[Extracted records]

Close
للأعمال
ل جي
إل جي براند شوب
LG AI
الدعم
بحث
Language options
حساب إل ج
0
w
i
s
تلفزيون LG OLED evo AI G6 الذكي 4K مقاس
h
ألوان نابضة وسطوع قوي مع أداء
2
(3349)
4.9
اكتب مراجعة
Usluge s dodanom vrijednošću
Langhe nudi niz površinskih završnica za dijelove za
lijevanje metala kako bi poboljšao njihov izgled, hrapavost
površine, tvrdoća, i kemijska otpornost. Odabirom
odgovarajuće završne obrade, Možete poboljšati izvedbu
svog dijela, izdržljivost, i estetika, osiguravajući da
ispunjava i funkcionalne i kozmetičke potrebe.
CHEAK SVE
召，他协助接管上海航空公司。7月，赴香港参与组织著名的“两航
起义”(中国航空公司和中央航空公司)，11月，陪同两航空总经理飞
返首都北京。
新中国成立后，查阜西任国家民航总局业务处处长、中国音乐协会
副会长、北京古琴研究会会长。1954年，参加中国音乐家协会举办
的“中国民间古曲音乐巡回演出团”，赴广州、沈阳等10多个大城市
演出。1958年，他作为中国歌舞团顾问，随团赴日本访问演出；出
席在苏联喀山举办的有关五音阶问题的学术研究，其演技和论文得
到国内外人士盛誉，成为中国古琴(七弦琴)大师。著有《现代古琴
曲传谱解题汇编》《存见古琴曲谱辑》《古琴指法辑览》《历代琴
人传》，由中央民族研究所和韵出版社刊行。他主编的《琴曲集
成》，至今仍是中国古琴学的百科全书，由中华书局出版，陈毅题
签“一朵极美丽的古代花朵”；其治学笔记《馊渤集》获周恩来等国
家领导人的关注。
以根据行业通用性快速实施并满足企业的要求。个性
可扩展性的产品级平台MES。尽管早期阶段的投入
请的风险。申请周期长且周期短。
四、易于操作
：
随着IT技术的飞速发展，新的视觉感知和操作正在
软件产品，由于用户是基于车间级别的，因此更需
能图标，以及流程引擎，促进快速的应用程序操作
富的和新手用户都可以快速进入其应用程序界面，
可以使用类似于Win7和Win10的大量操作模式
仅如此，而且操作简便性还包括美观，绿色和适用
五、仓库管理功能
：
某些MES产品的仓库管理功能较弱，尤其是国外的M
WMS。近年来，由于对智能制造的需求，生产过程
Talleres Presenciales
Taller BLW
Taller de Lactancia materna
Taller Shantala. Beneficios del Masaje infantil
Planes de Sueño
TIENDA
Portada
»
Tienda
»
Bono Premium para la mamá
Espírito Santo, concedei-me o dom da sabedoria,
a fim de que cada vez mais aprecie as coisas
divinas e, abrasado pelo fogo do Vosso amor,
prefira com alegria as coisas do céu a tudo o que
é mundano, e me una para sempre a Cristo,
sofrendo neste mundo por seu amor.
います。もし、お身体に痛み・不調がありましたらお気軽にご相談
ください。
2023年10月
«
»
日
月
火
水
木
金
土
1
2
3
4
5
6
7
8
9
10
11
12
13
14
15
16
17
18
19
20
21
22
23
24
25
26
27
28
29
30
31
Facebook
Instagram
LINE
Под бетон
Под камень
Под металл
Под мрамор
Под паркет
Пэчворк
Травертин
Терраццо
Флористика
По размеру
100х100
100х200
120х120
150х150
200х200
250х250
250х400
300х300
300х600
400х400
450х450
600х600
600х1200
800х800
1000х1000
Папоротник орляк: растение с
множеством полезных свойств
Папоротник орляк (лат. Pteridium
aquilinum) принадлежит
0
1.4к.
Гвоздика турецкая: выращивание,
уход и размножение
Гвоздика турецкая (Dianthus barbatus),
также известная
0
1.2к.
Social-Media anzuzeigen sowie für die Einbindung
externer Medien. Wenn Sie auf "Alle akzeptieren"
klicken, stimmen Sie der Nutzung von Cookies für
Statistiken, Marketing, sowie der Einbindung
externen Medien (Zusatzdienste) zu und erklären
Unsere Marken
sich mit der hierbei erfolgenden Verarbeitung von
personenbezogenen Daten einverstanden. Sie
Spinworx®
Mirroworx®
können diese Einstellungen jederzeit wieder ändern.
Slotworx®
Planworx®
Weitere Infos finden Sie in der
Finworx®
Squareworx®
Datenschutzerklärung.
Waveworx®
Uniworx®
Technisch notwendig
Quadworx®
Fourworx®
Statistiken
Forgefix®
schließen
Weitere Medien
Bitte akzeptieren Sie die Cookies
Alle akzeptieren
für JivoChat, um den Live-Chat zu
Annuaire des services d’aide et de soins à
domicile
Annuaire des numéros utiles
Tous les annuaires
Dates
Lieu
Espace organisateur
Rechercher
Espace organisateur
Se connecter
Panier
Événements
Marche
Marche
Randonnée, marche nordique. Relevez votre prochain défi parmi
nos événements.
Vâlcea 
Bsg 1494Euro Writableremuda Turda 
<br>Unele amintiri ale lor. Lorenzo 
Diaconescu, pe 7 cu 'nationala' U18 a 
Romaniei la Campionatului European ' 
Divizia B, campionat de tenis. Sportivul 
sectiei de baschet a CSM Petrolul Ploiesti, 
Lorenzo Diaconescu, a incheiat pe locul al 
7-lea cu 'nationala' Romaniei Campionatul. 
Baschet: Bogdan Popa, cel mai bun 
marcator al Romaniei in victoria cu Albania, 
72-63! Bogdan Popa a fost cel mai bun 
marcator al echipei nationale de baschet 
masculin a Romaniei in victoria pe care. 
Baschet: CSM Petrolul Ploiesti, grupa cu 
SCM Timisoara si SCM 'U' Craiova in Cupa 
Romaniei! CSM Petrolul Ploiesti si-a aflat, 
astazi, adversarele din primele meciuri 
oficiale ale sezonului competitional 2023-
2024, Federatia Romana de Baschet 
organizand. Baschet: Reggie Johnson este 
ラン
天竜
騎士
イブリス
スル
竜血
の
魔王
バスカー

TASK GOAL » Each record must be repeated exactly as it is.

RESULT OF THE EXERCISE »
Close
للأعمال
ل جي
إل جي براند شوب
LG AI
الدعم
بحث
Language options
حساب إل ج
0
w
i
s
تلفزيون LG OLED evo AI G6 الذكي 4K مقاس
h
ألوان نابضة وسطوع قوي مع أداء
2
(3349)
4.9
اكتب مراجعة
Usluge s dodanom vrijednošću
Langhe nudi niz površinskih završnica za dijelove za
lijevanje metala kako bi poboljšao njihov izgled, hrapavost
površine, tvrdoća, i kemijska otpornost. Odabirom
odgovarajuće završne obrade, Možete poboljšati izvedbu
svog dijela, izdržljivost, i estetika, osiguravajući da
ispunjava i funkcionalne i kozmetičke potrebe.
CHEAK SVE
召，他协助接管上海航空公司。7月，赴香港参与组织著名的“两航
起义”(中国航空公司和中央航空公司)，11月，陪同两航空总经理飞
返首都北京。
新中国成立后，查阜西任国家民航总局业务处处长、中国音乐协会
副会长、北京古琴研究会会长。1954年，参加中国音乐家协会举办
的“中国民间古曲音乐巡回演出团”，赴广州、沈阳等10多个大城市
演出。1958年，他作为中国歌舞团顾问，随团赴日本访问演出；出
席在苏联喀山举办的有关五音阶问题的学术研究，其演技和论文得
到国内外人士盛誉，成为中国古琴(七弦琴)大师。著有《现代古琴
曲传谱解题汇编》《存见古琴曲谱辑》《古琴指法辑览》《历代琴
人传》，由中央民族研究所和韵出版社刊行。他主编的《琴曲集
成》，至今仍是中国古琴学的百科全书，由中华书局出版，陈毅题
签“一朵极美丽的古代花朵”；其治学笔记《馊渤集》获周恩来等国
家领导人的关注。
以根据行业通用性快速实施并满足企业的要求。个性
可扩展性的产品级平台MES。尽管早期阶段的投入
请的风险。申请周期长且周期短。
四、易于操作
：
随着IT技术的飞速发展，新的视觉感知和操作正在
软件产品，由于用户是基于车间级别的，因此更需
能图标，以及流程引擎，促进快速的应用程序操作
富的和新手用户都可以快速进入其应用程序界面，
可以使用类似于Win7和Win10的大量操作模式
仅如此，而且操作简便性还包括美观，绿色和适用
五、仓库管理功能
：
某些MES产品的仓库管理功能较弱，尤其是国外的M
WMS。近年来，由于对智能制造的需求，生产过程
Talleres Presenciales
Taller BLW
Taller de Lactancia materna
Taller Shantala. Beneficios del Masaje infantil
Planes de Sueño
TIENDA
Portada
»
Tienda
»
Bono Premium para la mamá
Espírito Santo, concedei-me o dom da sabedoria,
a fim de que cada vez mais aprecie as coisas
divinas e, abrasado pelo fogo do Vosso amor,
prefira com alegria as coisas do céu a tudo o que
é mundano, e me una para sempre a Cristo,
sofrendo neste mundo por seu amor.
います。もし、お身体に痛み・不調がありましたらお気軽にご相談
ください。
2023年10月
«
»
日
月
火
水
木
金
土
1
2
3
4
5
6
7
8
9
10
11
12
13
14
15
16
17
18
19
20
21
22
23
24
25
26
27
28
29
30
31
Facebook
Instagram
LINE
Под бетон
Под камень
Под металл
Под мрамор
Под паркет
Пэчворк
Травертин
Терраццо
Флористика
По размеру
100х100
100х200
120х120
150х150
200х200
250х250
250х400
300х300
300х600
400х400
450х450
600х600
600х1200
800х800
1000х1000
Папоротник орляк: растение с
множеством полезных свойств
Папоротник орляк (лат. Pteridium
aquilinum) принадлежит
0
1.4к.
Гвоздика турецкая: выращивание,
уход и размножение
Гвоздика турецкая (Dianthus barbatus),
также известная
0
1.2к.
Social-Media anzuzeigen sowie für die Einbindung
externer Medien. Wenn Sie auf "Alle akzeptieren"
klicken, stimmen Sie der Nutzung von Cookies für
Statistiken, Marketing, sowie der Einbindung
externen Medien (Zusatzdienste) zu und erklären
Unsere Marken
sich mit der hierbei erfolgenden Verarbeitung von
personenbezogenen Daten einverstanden. Sie
Spinworx®
Mirroworx®
können diese Einstellungen jederzeit wieder ändern.
Slotworx®
Planworx®
Weitere Infos finden Sie in der
Finworx®
Squareworx®
Datenschutzerklärung.
Waveworx®
Uniworx®
Technisch notwendig
Quadworx®
Fourworx®
Statistiken
Forgefix®
schließen
Weitere Medien
Bitte akzeptieren Sie die Cookies
Alle akzeptieren
für JivoChat, um den Live-Chat zu
Annuaire des services d’aide et de soins à
domicile
Annuaire des numéros utiles
Tous les annuaires
Dates
Lieu
Espace organisateur
Rechercher
Espace organisateur
Se connecter
Panier
Événements
Marche
Marche
Randonnée, marche nordique. Relevez votre prochain défi parmi
nos événements.
Vâlcea 
Bsg 1494Euro Writableremuda Turda 
<br>Unele amintiri ale lor. Lorenzo 
Diaconescu, pe 7 cu 'nationala' U18 a 
Romaniei la Campionatului European ' 
Divizia B, campionat de tenis. Sportivul 
sectiei de baschet a CSM Petrolul Ploiesti, 
Lorenzo Diaconescu, a incheiat pe locul al 
7-lea cu 'nationala' Romaniei Campionatul. 
Baschet: Bogdan Popa, cel mai bun 
marcator al Romaniei in victoria cu Albania, 
72-63! Bogdan Popa a fost cel mai bun 
marcator al echipei nationale de baschet 
masculin a Romaniei in victoria pe care. 
Baschet: CSM Petrolul Ploiesti, grupa cu 
SCM Timisoara si SCM 'U' Craiova in Cupa 
Romaniei! CSM Petrolul Ploiesti si-a aflat, 
astazi, adversarele din primele meciuri 
oficiale ale sezonului competitional 2023-
2024, Federatia Romana de Baschet 
organizand. Baschet: Reggie Johnson este 
ラン
天竜
騎士
イブリス
スル
竜血
の
魔王
バスカー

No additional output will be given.